横断歩道にある信号が赤なので、切り替わるまで立ち止まって待つ。
「あれ? どうして止まってるの? お兄ちゃん?」
「今は赤だからだよ。あの信号が青になるまで渡っちゃいけないんだ」
これぐらいなら幼稚園児でもわかるんじゃないか? 世話が焼けるが可愛いものだ。俺に子供がいたら、実際こんな会話をしたかもしれない…。
「ふ~ん。青より赤のほうが渡りたくなる感じしない? アタシだけ?」
「闘牛かよ…」
こういう無鉄砲というか無邪気な感じは、本当に子供そのものだ。年齢設定はどこまで反映されるんだろう? 2体目が手に入るなら、タイプを変えてみようかな?
信号が青になったので横断する俺。それからもアイが興味を持つ物に対して俺なりに答えていく。普段何気なく見ている物も、訊かれると案外答えられない。
アイのおかげで退屈な日常が変わっていくな。そんな風に考えると、お目当てのメガネ店に到着する。
「ここだ。さっきまでかけてたメガネはここで作ってもらったんだよ」
「へぇ~」
…駐車場を見る限り、車が1台停まっている。待たされずに事は済みそうだ。俺とアイはメガネ店に入店する。

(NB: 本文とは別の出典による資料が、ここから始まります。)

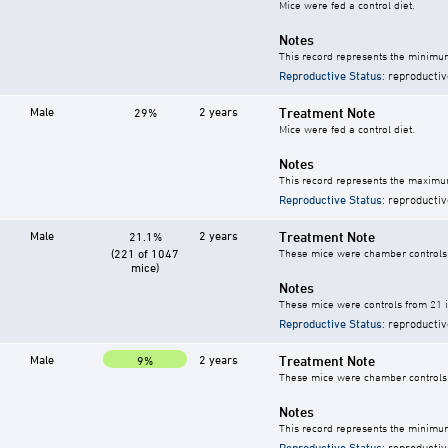
Mice were fed a control diet.
Notes
This record represents the minimum
Reproductive Status
: reproductiv
Male
2 years
Treatment Note
29%
Mice were fed a control diet.
Notes
This record represents the maximum
Reproductive Status
: reproductiv
Male
2 years
Treatment Note
21.1%
(221 of 1047
These mice were chamber controls f
mice)
Notes
These mice were controls from 21 i
Reproductive Status
: reproductiv
Male
2 years
Treatment Note
9%
These mice were chamber controls f
Notes
This record represents the minimum
Reproductive Status
: reproductiv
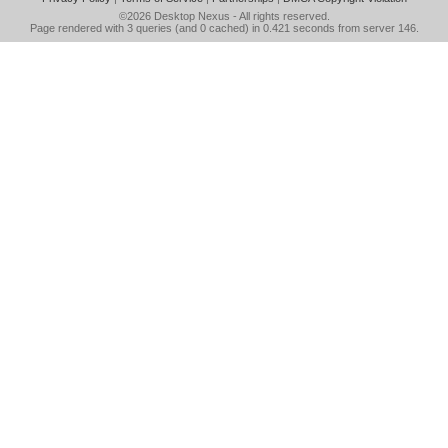
©2026
Desktop Nexus
- All rights reserved.
Page rendered with 3 queries (and 0 cached) in 0.421 seconds from server 146.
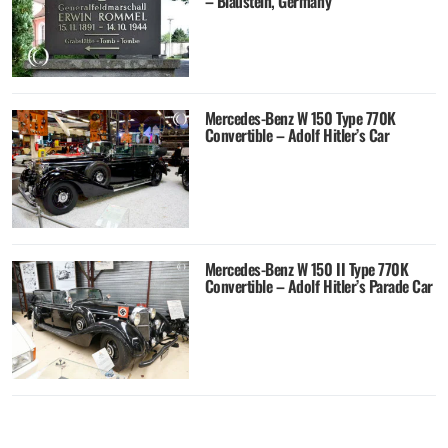
– Blaustein, Germany
Mercedes-Benz W 150 Type 770K
Convertible – Adolf Hitler’s Car
Mercedes-Benz W 150 II Type 770K
Convertible – Adolf Hitler’s Parade Car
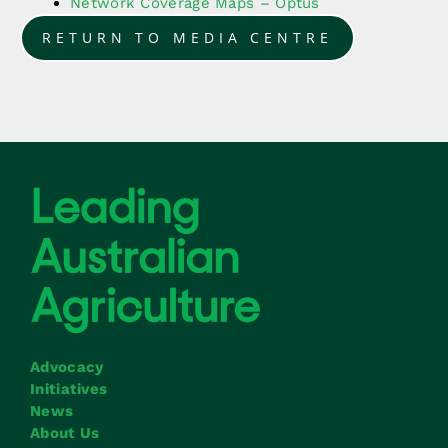
Network Coverage Maps – Optus
RETURN TO MEDIA CENTRE
Advocacy
Initiatives
News
About Us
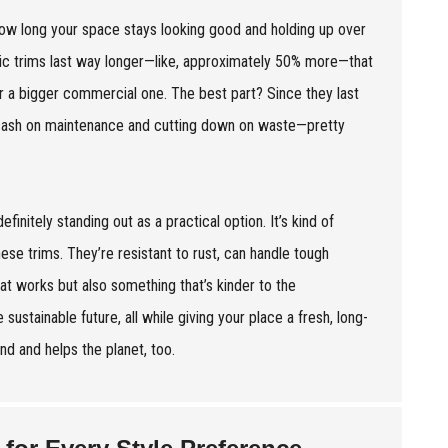
how long your space stays looking good and holding up over
astic trims last way longer—like, approximately 50% more—that
 a bigger commercial one. The best part? Since they last
 cash on maintenance and cutting down on waste—pretty
finitely standing out as a practical option. It’s kind of
ese trims. They’re resistant to rust, can handle tough
hat works but also something that’s kinder to the
 sustainable future, all while giving your place a fresh, long-
ound and helps the planet, too.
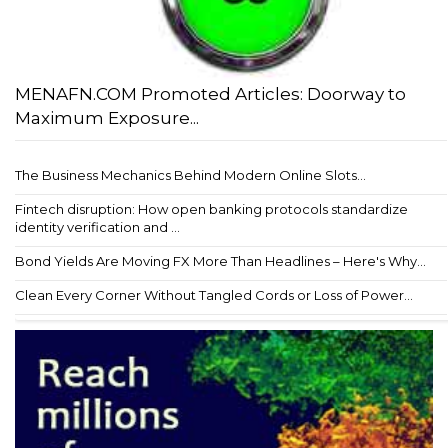
MENAFN.COM Promoted Articles: Doorway to
Maximum Exposure...
The Business Mechanics Behind Modern Online Slots...
Fintech disruption: How open banking protocols standardize
identity verification and ...
Bond Yields Are Moving FX More Than Headlines – Here's Why...
Clean Every Corner Without Tangled Cords or Loss of Power...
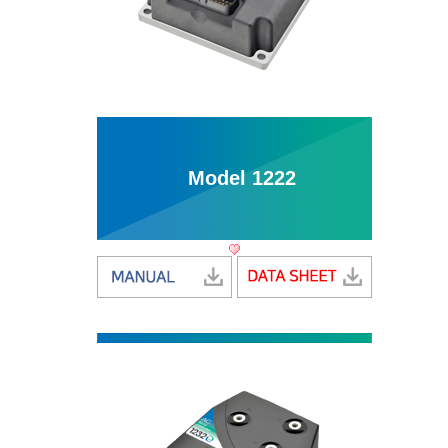
Model 1222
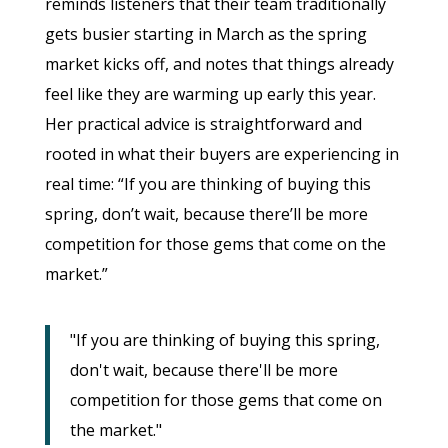
reminds listeners that their team traditionally
gets busier starting in March as the spring
market kicks off, and notes that things already
feel like they are warming up early this year.
Her practical advice is straightforward and
rooted in what their buyers are experiencing in
real time: “If you are thinking of buying this
spring, don’t wait, because there’ll be more
competition for those gems that come on the
market.”
"If you are thinking of buying this spring,
don't wait, because there'll be more
competition for those gems that come on
the market."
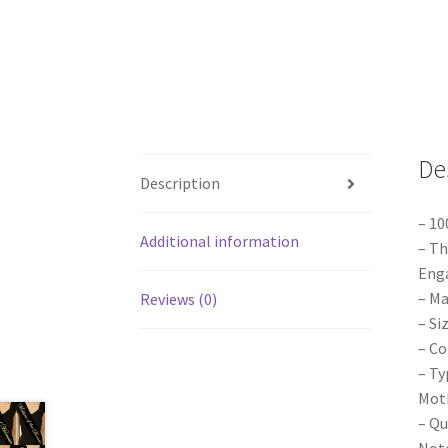
De
Description
– 10
Additional information
– Th
Enga
– Ma
Reviews (0)
– Si
– Co
– Ty
Moth
– Qu
Note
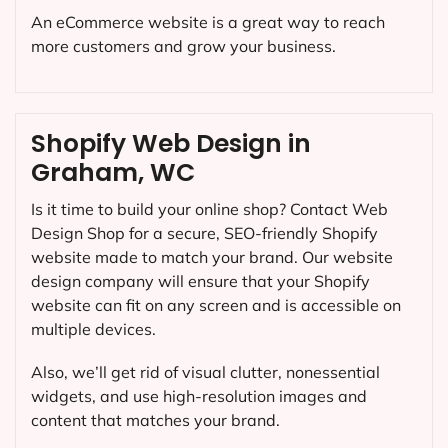
An eCommerce website is a great way to reach
more customers and grow your business.
Shopify Web Design in
Graham, WC
Is it time to build your online shop? Contact Web
Design Shop for a secure, SEO-friendly Shopify
website made to match your brand. Our website
design company will ensure that your Shopify
website can fit on any screen and is accessible on
multiple devices.
Also, we’ll get rid of visual clutter, nonessential
widgets, and use high-resolution images and
content that matches your brand.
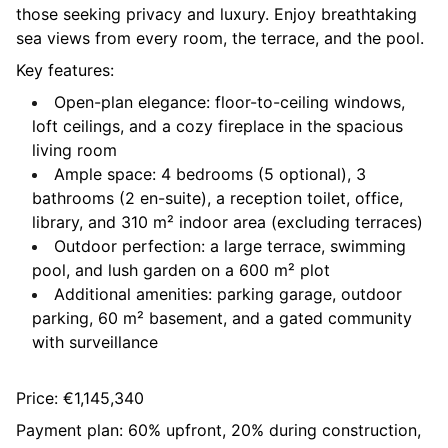
those seeking privacy and luxury. Enjoy breathtaking
sea views from every room, the terrace, and the pool.
Key features:
Open-plan elegance: floor-to-ceiling windows,
loft ceilings, and a cozy fireplace in the spacious
living room
Ample space: 4 bedrooms (5 optional), 3
bathrooms (2 en-suite), a reception toilet, office,
library, and 310 m² indoor area (excluding terraces)
Outdoor perfection: a large terrace, swimming
pool, and lush garden on a 600 m² plot
Additional amenities: parking garage, outdoor
parking, 60 m² basement, and a gated community
with surveillance
Price: €1,145,340
Payment plan: 60% upfront, 20% during construction,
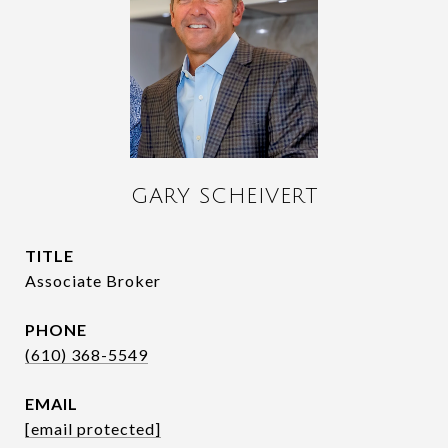
GARY SCHEIVERT
TITLE
Associate Broker
PHONE
(610) 368-5549
EMAIL
[email protected]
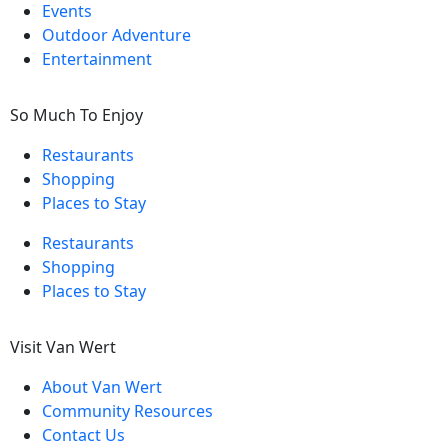
Events
Outdoor Adventure
Entertainment
So Much To Enjoy
Restaurants
Shopping
Places to Stay
Restaurants
Shopping
Places to Stay
Visit Van Wert
About Van Wert
Community Resources
Contact Us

メガネ店にお客さんは誰もいない。さっきの車は店員さんの車だったか。
「いらっしゃいませ、本日はどういったご用件でしょうか?」
声をかけてきたメガネをかけている店員さんは、俺より年上でスタイルが良い女性だ。いわゆる“美魔女”で、思わず見惚れてしまう…。
「むぅ」
アイが不機嫌そうな顔を見せる。俺達は同じ光景を見てるから言い訳しようがない。
「今かけてるメガネの度数を上げに来ました」
「かしこまりました。では上げる前に、現在の視力を確認させていただきます」
「はい、わかりました」
俺は視力検査表があるところに移動してから、メガネを外して片目を隠す。昔は該当するところを口頭で伝えて見えてるか判断してたらしい。
しかし、この検査方法は完璧じゃない。勘で当てられたら視力をごまかせるからな。
だが今は違う。該当するところを見るだけで、AIが本当に見えてるか判断できるようだ。詳しい原理はバカな俺にはサッパリだが…。
「…検査が終わりました。お客様に最適な度数に調整いたしますので、少々お待ち下さい」
「はい」
レンズとフレームの相性があるので、メガネは一旦店員さんに預けている。それはつまり、話し相手になるアイがそばにいない事を意味する。
やる事ないし、店内から青空でも眺めよう…。
「お客様。調整が終わりましたので、かけてみて下さい」
店員さんが持ってきたメガネをかけてみる。…良い感じだ。
「よく見えます」
これで問題ないから会計しよう。
「お兄ちゃ~ん、寂しかったよ~」
甘えるアイの顔が右レンズにどアップで映る。
「少しの間だけだったろ」
「でも~」
「可愛いAIさんですね」
クスッと笑う店員さん。
声は普通に聴こえるし、度数の調整中にアイの姿を見たかもしれない。
「すみません、お騒がせしてしまって」
「いえいえ。AIがそばにいると毎日が充実しますよね。私のメガネもお客様と同じタイプなんですよ」
「そうだったんですか」
外側のレンズには何も映ってないから、AIの有無は外見じゃわからない。
「当店はお客様のような“AI一体メガネ”にも対応してますので、気になる事がございましたらいつでもお越し下さい」
「ありがとうございます。いざという時はお願いします」
これで何かあっても安心だな。俺とアイは会計してからメガネ店を後にする。